Bascos, 76, is being cited in a case for citation to recover assets, alleging two counts against him for conspiracy and legal malpractice and the Public Guardian is seeking punitive damages for each count.
BASCOS’ CHARITIES & PASAMBA GET 2/3 OF DAVIES’ ESTATE
Bascos’ charities at the Filipino American Council of Greater Chicago (FACC) and Carmelita Pasamba would “inherit two-thirds of Mr. Davies’s estate upon the death of Mr. Davies,” a demented, elderly man, who lost more than $536,000 to Pasamba, Pasamba’s sister, Jocelyn Baker, her adult children, Donabel Copon and Dennis Pasamba, her husband, Edgardo Pasamba, and St. Joseph Hospital, according to Burton’s motion.
Ms. Pasamba, Edgardo Pasamba and Baker would receive thousands of dollars upon Mr. Davies’ death based on the power of attorney, pour-over will and trust drafted by Bascos.
In furtherance of the conspiracy, Bascos wrote letters to Catholic Charities Elder Protective Services to prevent the agency from learning that Carmelita Pasamba had converted more than $536,000 from Mr. Davies.
This led Judge Kawamoto to ask who Bascos was representing Davies or Pasamba? Burton clarified it was Davies’ fiduciary duties that Bascos breached. “Mr.
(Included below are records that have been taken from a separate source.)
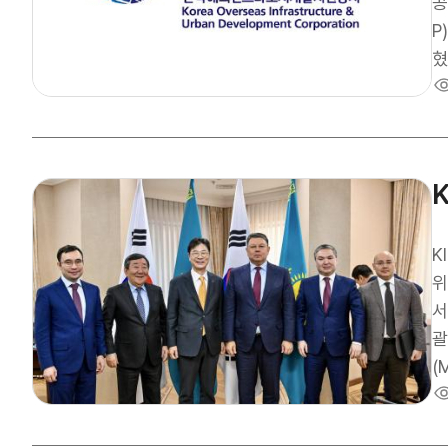
은
공
로
P
대
혔다. 이번 사업은 천연가스를 연료로 전력과
업
을
적
구
구
해
굴
발
장
K
분
위
포
서
정
괄
축
(
국
z
계획이다. KIND 김복환
한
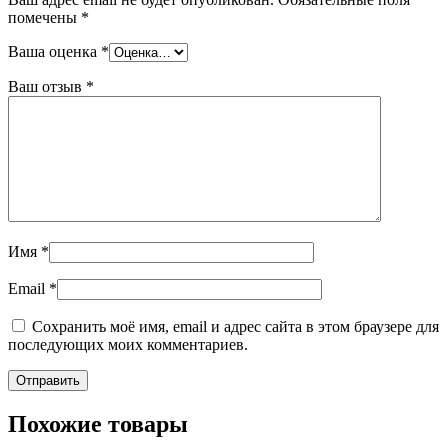
помечены
*
Ваша оценка
*
Ваш отзыв
*
Имя
*
Email
*
Сохранить моё имя, email и адрес сайта в этом браузере для
последующих моих комментариев.
Похожие товары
Bascos failed to exercise undivided loyalty to Mr. Davies when he wrote letters assuring elder protective services that Carmelita Pasamba was not exploiting Mr. Davies.”
Burton also disclosed that Bascos is not covered by malpractice insurance, a coverage held by 52.4% of the 87,943 lawyers listed under the Attorney Registration and Disciplinary Commission (ARDC) of Illinois in 2011. Securing malpractice insurance, though, is not a requirement for lawyers by the Illinois Supreme Court.
At the start of the oral argument, Judge Kawamoto informed Burton and other lawyers in the case that Pasamba, Edgardo Pasamba and Jocelyn Baker are now in detention charged with criminal case of financial exploitation of a senior citizen that arose from the case she is presiding. The other lawyers in the case are Charles Slamar, Adam Stern, Gordon Gault, Alan Bers, Anthony Danhelka and Patricia S. Kocour.
Bascos was given seven days to answer Public Guardian’s interrogatories. The case is continued to Aug. 14, 2013 at 2 p.m.